Judging by the town's motto, it's easy to see what fuels the community (apart from aviation gasoline).
Spruce Creek is a close-knit group of individuals that emphasize camaraderie and socialization within their development. Besides their championship golf course at Spruce Creek Country Club, the residents frequently hold community-wide events and social clubs that range from a variety of interests, from flying (no surprise here) to book readings and gardening. With an open-hangar policy (meaning if the door's open, come on in and chat!), Spruce Creek is a community geared for those who are both aviation experts and social butterflies.
Safety is also a key part of everyday life here. 24-hour patrolled security (and invitation-only access) make Spruce Creek one of the safest and most private gated communities in Florida. Because of this, celebrities have sought out Spruce Creek-John Travolta used to be a resident and apparently Tom Cruise and Nicole Kidman stayed there during the filming of Days of Thunder. (Travolta may or may not have been pressured to leave the community, due to an issue with some of planes being too big and noisy for others)
It all started with a bang
How does a community like this get started?

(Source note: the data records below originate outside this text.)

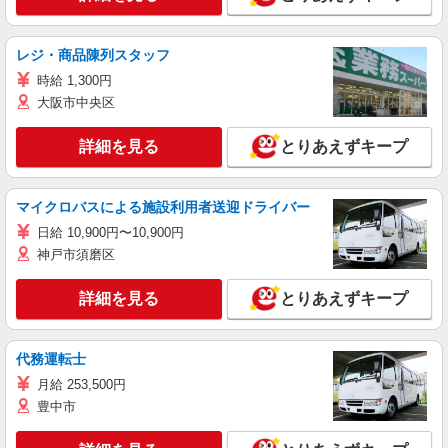
レジ・商品陳列スタッフ
時給 1,300円
大阪市中央区
詳細を見る
とりあえずキープ
マイクロバスによる施設利用者送迎ドライバー
日給 10,900円〜10,900円
神戸市須磨区
詳細を見る
とりあえずキープ
代務運転士
月給 253,500円
豊中市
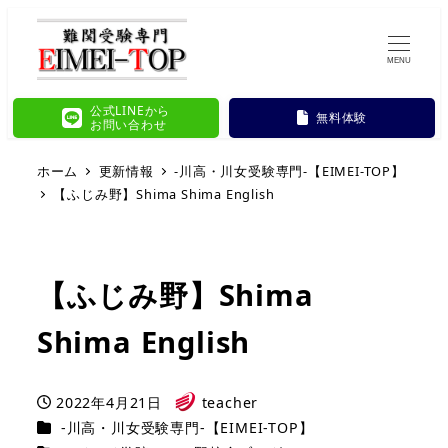
MENU
公式LINEから
無料体験
お問い合わせ
ホーム
更新情報
-川高・川女受験専門-【EIMEI-TOP】
【ふじみ野】Shima Shima English
【ふじみ野】Shima
Shima English
2022年4月21日
teacher
投稿日
著
カテゴリー
-川高・川女受験専門-【EIMEI-TOP】
者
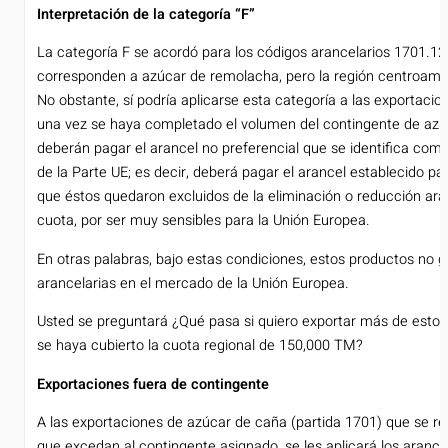
Interpretación de la categoría “F”
La categoría F se acordó para los códigos arancelarios 1701.1
corresponden a azúcar de remolacha, pero la región centroame
No obstante, sí podría aplicarse esta categoría a las exportaci
una vez se haya completado el volumen del contingente de azúc
deberán pagar el arancel no preferencial que se identifica como
de la Parte UE; es decir, deberá pagar el arancel establecido p
que éstos quedaron excluidos de la eliminación o reducción aran
cuota, por ser muy sensibles para la Unión Europea.
En otras palabras, bajo estas condiciones, estos productos no 
arancelarias en el mercado de la Unión Europea.
Usted se preguntará ¿Qué pasa si quiero exportar más de esto
se haya cubierto la cuota regional de 150,000 TM?
Exportaciones fuera de contingente
A las exportaciones de azúcar de caña (partida 1701) que se re
que excedan al contingente asignado, se les aplicará los aranc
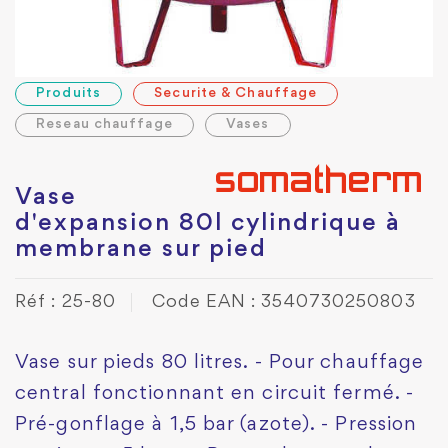
Produits
Securite & Chauffage
Reseau chauffage
Vases
Vase
d'expansion 80l cylindrique à
membrane sur pied
Réf : 25-80
Code EAN : 3540730250803
Vase sur pieds 80 litres. - Pour chauffage
central fonctionnant en circuit fermé. -
Pré-gonflage à 1,5 bar (azote). - Pression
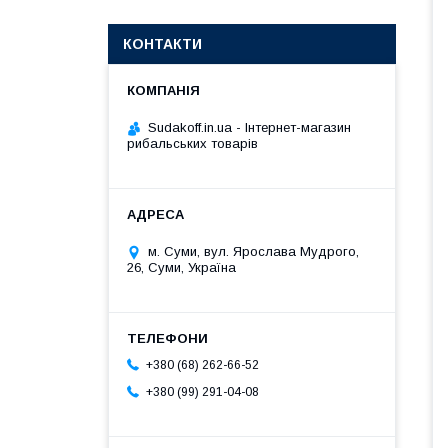
КОНТАКТИ
Sudakoff.in.ua - Інтернет-магазин
рибальських товарів
м. Суми, вул. Ярослава Мудрого,
26, Суми, Україна
+380 (68) 262-66-52
+380 (99) 291-04-08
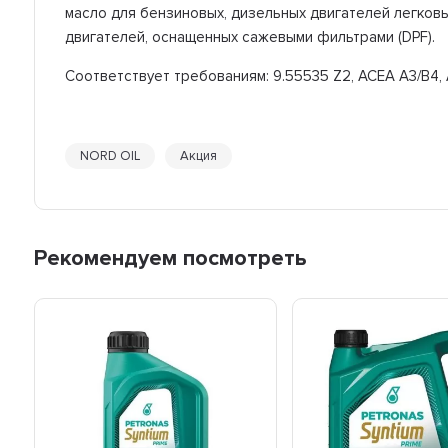
масло для бензиновых, дизельных двигателей легковы
двигателей, оснащенных сажевыми фильтрами (DPF).
Соответствует требованиям: 9.55535 Z2, ACEA A3/B4, AP
NORD OIL
Акция
Рекомендуем посмотреть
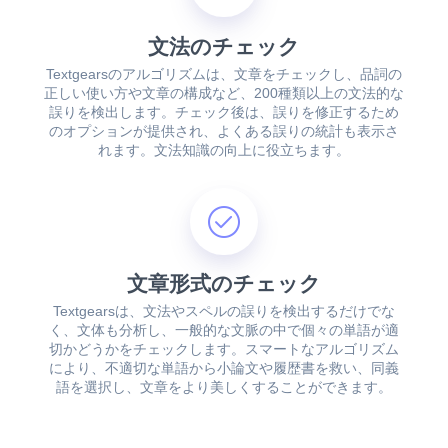
文法のチェック
Textgearsのアルゴリズムは、文章をチェックし、品詞の
正しい使い方や文章の構成など、200種類以上の文法的な
誤りを検出します。チェック後は、誤りを修正するため
のオプションが提供され、よくある誤りの統計も表示さ
れます。文法知識の向上に役立ちます。
文章形式のチェック
Textgearsは、文法やスペルの誤りを検出するだけでな
く、文体も分析し、一般的な文脈の中で個々の単語が適
切かどうかをチェックします。スマートなアルゴリズム
により、不適切な単語から小論文や履歴書を救い、同義
語を選択し、文章をより美しくすることができます。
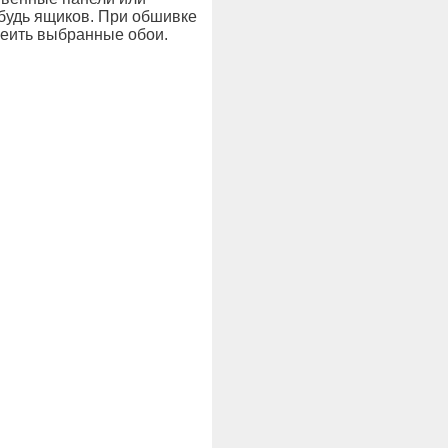
ибудь ящиков. При обшивке
леить выбранные обои.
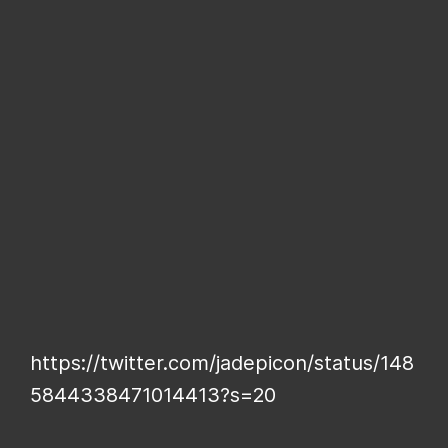
https://twitter.com/jadepicon/status/148
5844338471014413?s=20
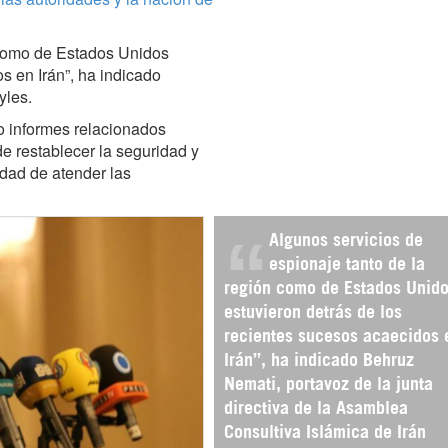
n como de Estados Unidos
s en Irán”, ha indicado
yles.
o informes relacionados
de restablecer la seguridad y
idad de atender las
Algunos servicios de
espionaje tanto de la
región como de Estados Unid
estuvieron detrás de los
recientes sucesos acaecidos 
Irán”, ha indicado Behruz
Nemati, portavoz de la junta
directiva de la Asamblea
Consultiva Islámica de Irán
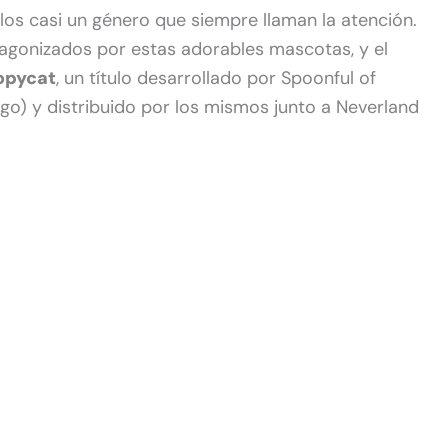
los casi un género que siempre llaman la atención.
agonizados por estas adorables mascotas, y el
opycat
, un título desarrollado por Spoonful of
go) y distribuido por los mismos junto a Neverland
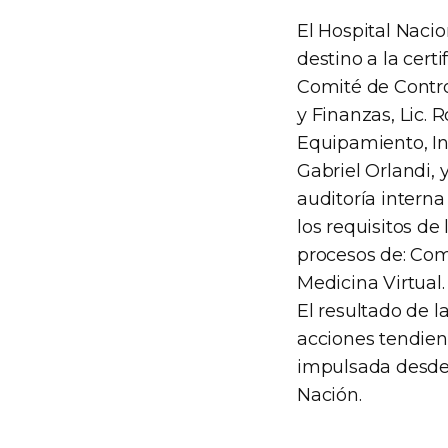
El Hospital Naci
destino a la cert
Comité de Contro
y Finanzas, Lic. R
Equipamiento, Ing
Gabriel Orlandi, 
auditoría interna
los requisitos de
procesos de: Com
Medicina Virtual.
El resultado de l
acciones tendient
impulsada desde 
Nación.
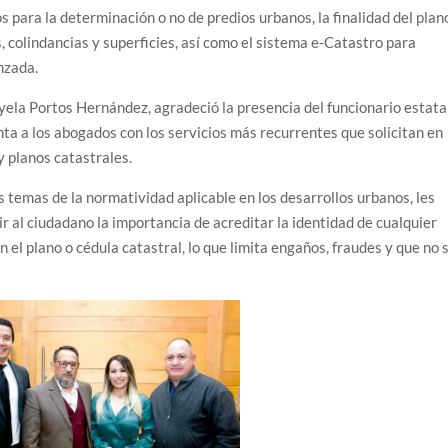
s para la determinación o no de predios urbanos, la finalidad del plan
, colindancias y superficies, así como el sistema e-Catastro para
nzada.
ela Portos Hernández, agradeció la presencia del funcionario estatal
ta a los abogados con los servicios más recurrentes que solicitan en
y planos catastrales.
temas de la normatividad aplicable en los desarrollos urbanos, les
 al ciudadano la importancia de acreditar la identidad de cualquier
el plano o cédula catastral, lo que limita engaños, fraudes y que no 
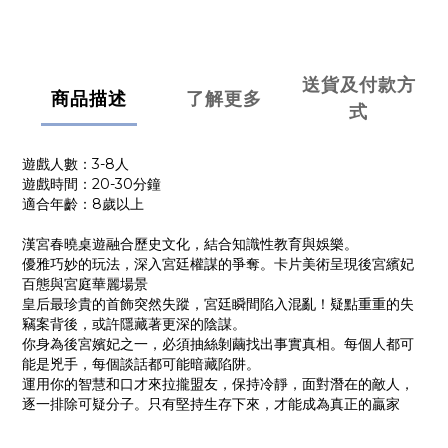
送貨及付款方
商品描述
了解更多
式
遊戲人數：3-8人
遊戲時間：20-30分鐘
適合年齡：8歲以上
漢宮春曉桌遊融合歷史文化，結合知識性教育與娛樂。
優雅巧妙的玩法，深入宮廷權謀的爭奪。卡片美術呈現後宮繽妃
百態與宮庭華麗場景
皇后最珍貴的首飾突然失蹤，宮廷瞬間陷入混亂！疑點重重的失
竊案背後，或許隱藏著更深的陰謀。
你身為後宮嬪妃之一，必須抽絲剝繭找出事實真相。每個人都可
能是兇手，每個談話都可能暗藏陷阱。
運用你的智慧和口才來拉攏盟友，保持冷靜，面對潛在的敵人，
逐一排除可疑分子。只有堅持生存下來，才能成為真正的贏家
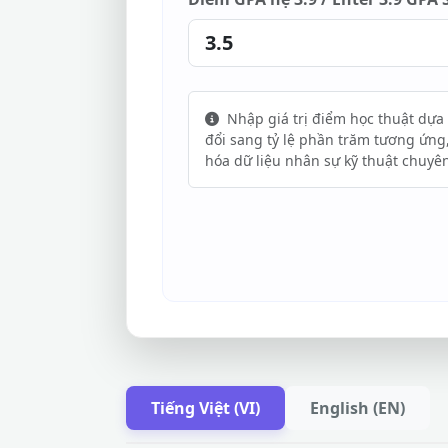
Nhập giá trị điểm học thuật dựa 
đổi sang tỷ lệ phần trăm tương ứng
hóa dữ liệu nhân sự kỹ thuật chuyê
Tiếng Việt (VI)
English (EN)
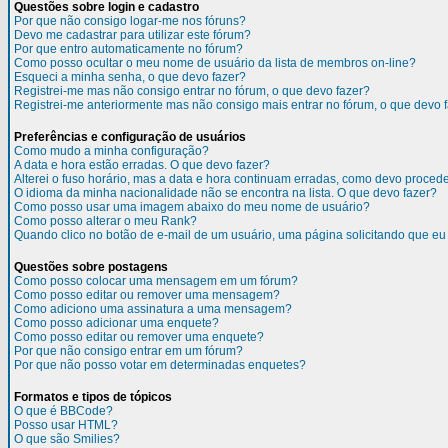
Questões sobre login e cadastro
Por que não consigo logar-me nos fóruns?
Devo me cadastrar para utilizar este fórum?
Por que entro automaticamente no fórum?
Como posso ocultar o meu nome de usuário da lista de membros on-line?
Esqueci a minha senha, o que devo fazer?
Registrei-me mas não consigo entrar no fórum, o que devo fazer?
Registrei-me anteriormente mas não consigo mais entrar no fórum, o que devo 
Preferências e configuração de usuários
Como mudo a minha configuração?
A data e hora estão erradas. O que devo fazer?
Alterei o fuso horário, mas a data e hora continuam erradas, como devo proced
O idioma da minha nacionalidade não se encontra na lista. O que devo fazer?
Como posso usar uma imagem abaixo do meu nome de usuário?
Como posso alterar o meu Rank?
Quando clico no botão de e-mail de um usuário, uma página solicitando que eu 
Questões sobre postagens
Como posso colocar uma mensagem em um fórum?
Como posso editar ou remover uma mensagem?
Como adiciono uma assinatura a uma mensagem?
Como posso adicionar uma enquete?
Como posso editar ou remover uma enquete?
Por que não consigo entrar em um fórum?
Por que não posso votar em determinadas enquetes?
Formatos e tipos de tópicos
O que é BBCode?
Posso usar HTML?
O que são Smilies?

To put it simply, one might say WWII.
Carlos Bravo (a "Spruce Creeker since 1998") has provided an impressive historical account of how Spruce Creek became, well, Spruce Creek.
A very shortened summary (which doesn't do Mr. Bravo's account justice, really) begins in the 1800s with a small village (modern day Spruce Creek). But flash forward a few years (and a century) to World War II. During that time, the US military was growing their aviation efforts by increasing training facilities and expanding airfields throughout the US. In Florida, land was split between the Navy and the Army to build their training bases. One of the airports near Daytona was designated as a Naval Air Operational Training Base (which is now Spruce Creek).
Post-WWII, the need for so many military facilities declines and many were abandoned. Some, like Spruce Creek, ended up becoming a residential Airpark.
McKinley Conway, an Ensign, USNR during WWII, pioneered the fly-in concept and got the ball rolling on the Spruce Creek project. The project launched in 1970 with Conway and fellow investors to create the "recreational aspects of a secluded place where they could fly their airplanes to."
In the aftermath of the Vietnam War, American economics tanked (in comparison to the previous decade), and by the mid-70s the investors declared bankruptcy. The project was taken over by Thompson Properties, Inc. of Florida and led by Jay Thompson.
Today, of the original military airfield, one runway remains, measuring 4,000 ft x 150 ft. The size and quality of this runway is what allows large jets to land at the Spruce Creek Airport.
Living with your plane
Airparks began developing in the 50s and 60s. Post-WWII, the military downsized and left an abundance of no longer necessary airfields, as well as a large population of experienced aviators. The pilot population skyrocketed from fewer than 34,000 in 1939 to more than 400,000; because of this boom, in conjunction with the deactivated military strips across the country, the Civil Aeronautics Administration proposed the construction of residential airparks, with focus on the Southeast (states like Florida).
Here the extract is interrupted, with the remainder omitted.